橘旬「! ・・・・・・吃驚した・・・・・・・・・・・・ネットニュースでも届いたのか ?」
  [件名:呪いの日記帳を差し上げます。
   本文:有難う御座います。貴方に、俺と妹の無念を託します。
  自宅ポストをご確認下さい。
  
  
   赤トンボ]
橘旬「・・・・・・は ?」
  パソコンで送ったメッセージへの返事が何故か携帯に送られて来た。普通に考えたら、有り得ない事だ。
  急いでパソコンを起動しメッセージを確認する。
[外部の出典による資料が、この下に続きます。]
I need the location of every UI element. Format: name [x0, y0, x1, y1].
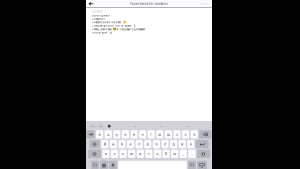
- staticText: к: [124, 132, 126, 136]
- staticText: о: [155, 142, 157, 146]
- button[interactable]: .: [188, 150, 196, 158]
- button[interactable]: ш: [156, 130, 163, 139]
- staticText: а: [130, 142, 132, 146]
- staticText: д: [173, 142, 175, 146]
- staticText: м: [130, 152, 133, 156]
- button[interactable]: щ: [165, 130, 172, 139]
- button[interactable]: е: [130, 130, 138, 139]
- button[interactable]: Redo: [159, 124, 164, 128]
- staticText: е: [133, 132, 135, 136]
- button[interactable]: ,: [180, 150, 187, 158]
- staticText: ф: [104, 142, 106, 146]
- staticText: ,: [183, 152, 184, 156]
- button[interactable]: Hide keyboard: [197, 161, 207, 169]
- button[interactable]: Shift: [88, 150, 101, 158]
- staticText: л: [164, 142, 166, 146]
- button[interactable]: с: [120, 150, 127, 158]
- button[interactable]: Text style: [90, 124, 95, 128]
- button[interactable]: ъ: [191, 130, 198, 139]
- staticText: Редактировать профиль: [130, 2, 168, 6]
- button[interactable]: Tab: [86, 130, 95, 139]
- button[interactable]: ч: [111, 150, 118, 158]
- staticText: Готово: [200, 2, 209, 5]
- staticText: • Настроение на нуле 😊: [92, 21, 126, 24]
- staticText: ц: [107, 132, 109, 136]
- button[interactable]: э: [187, 140, 194, 148]
- button[interactable]: з: [173, 130, 181, 139]
- staticText: О себе: [92, 10, 102, 13]
- button[interactable]: б: [162, 150, 170, 158]
- button[interactable]: ь: [154, 150, 161, 158]
- staticText: Aa: [99, 124, 103, 128]
- button[interactable]: More: [185, 124, 190, 128]
- staticText: ю: [173, 152, 176, 156]
- button[interactable]: в: [118, 140, 126, 148]
- button[interactable]: ы: [110, 140, 117, 148]
- staticText: ы: [112, 142, 115, 146]
- button[interactable]: а: [127, 140, 134, 148]
- button[interactable]: 123: [91, 161, 99, 169]
- staticText: Aa: [90, 124, 94, 128]
- staticText: т: [148, 152, 150, 156]
- button[interactable]: т: [145, 150, 152, 158]
- button[interactable]: й: [96, 130, 103, 139]
- button[interactable]: п: [136, 140, 143, 148]
- staticText: с: [122, 152, 124, 156]
- button[interactable]: у: [113, 130, 120, 139]
- button[interactable]: ю: [171, 150, 178, 158]
- button[interactable]: Shift: [197, 150, 210, 158]
- staticText: 123: [190, 164, 194, 167]
- button[interactable]: Dictation: [109, 161, 117, 169]
- staticText: 123: [92, 164, 98, 167]
- button[interactable]: м: [128, 150, 135, 158]
- staticText: з: [176, 132, 178, 136]
- button[interactable]: Готово: [197, 0, 212, 8]
- staticText: н: [142, 132, 144, 136]
- staticText: • Студент: [92, 17, 104, 20]
- staticText: ь: [156, 152, 158, 156]
- staticText: ч: [114, 152, 116, 156]
- staticText: • Всем удач 🎵: [92, 31, 112, 34]
- staticText: Всем привет!: [92, 14, 110, 17]
- staticText: ъ: [193, 132, 195, 136]
- staticText: г: [150, 132, 152, 136]
- staticText: п: [138, 142, 140, 146]
- staticText: х: [185, 132, 187, 136]
- button[interactable]: Undo: [133, 124, 138, 128]
- staticText: р: [147, 142, 149, 146]
- staticText: ш: [158, 132, 161, 136]
- button[interactable]: л: [161, 140, 169, 148]
- staticText: .: [191, 152, 192, 156]
- button[interactable]: ц: [105, 130, 112, 139]
- button[interactable]: Return: [196, 140, 209, 148]
- staticText: • Учусь, работаю 😎 и отдыхаю с друзьями: [92, 28, 146, 31]
- button[interactable]: х: [182, 130, 189, 139]
- button[interactable]: д: [170, 140, 177, 148]
- button[interactable]: о: [153, 140, 160, 148]
- button[interactable]: 123: [188, 161, 196, 169]
- staticText: • Люблю футбол, бег и лыжи 🏃: [92, 24, 136, 27]
- button[interactable]: г: [148, 130, 155, 139]
- button[interactable]: я: [102, 150, 110, 158]
- button[interactable]: и: [137, 150, 144, 158]
- button[interactable]: Caps lock: [89, 140, 100, 148]
- staticText: й: [99, 132, 101, 136]
- button[interactable]: ж: [179, 140, 186, 148]
- button[interactable]: Text size: [98, 124, 104, 128]
- staticText: ж: [181, 142, 184, 146]
- button[interactable]: р: [144, 140, 151, 148]
- staticText: у: [116, 132, 118, 136]
- button[interactable]: к: [122, 130, 129, 139]
- button[interactable]: Text color: [107, 124, 112, 128]
- button[interactable]: н: [139, 130, 146, 139]
- button[interactable]: ф: [101, 140, 108, 148]
- staticText: и: [139, 152, 141, 156]
- staticText: я: [105, 152, 107, 156]
- staticText: щ: [167, 132, 170, 136]
- button[interactable]: Delete: [199, 130, 212, 139]
- staticText: э: [190, 142, 192, 146]
- button[interactable]: Back: [86, 0, 96, 8]
- button[interactable]: Next keyboard: [100, 161, 108, 169]
- staticText: в: [121, 142, 123, 146]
だが、やはり携帯のアドレスに関する事を書いたりはしていない。
橘旬「てか、送信相手の欄が文字化けしてる ?   ・・・・・・どう言う事だ ?」
  アドレスは本来、アルファベット表記での筈なのに訳が解らない漢字がそこには並んでいた。気味が悪い。
  パソコンを閉じると、 改めて送られて来たメッセージを確認する。
橘旬「『自宅ポストをご確認下さい』って、どう言う意味だ ?」
  不審に思いながら、コートを羽織ると部屋を出た。そして、一階に置かれた集合ポストへと向かう。
  帰宅した時に、中はきちんと確認している。先程見た時は、間違いなく空だった。
  だから、ポストの中にある “それ” に目を疑った。
橘旬「・・・・・・何だ、これ ?」
  そこには、見覚えの無い黒いノートと小ちいさな封筒が丁寧に置かれていた。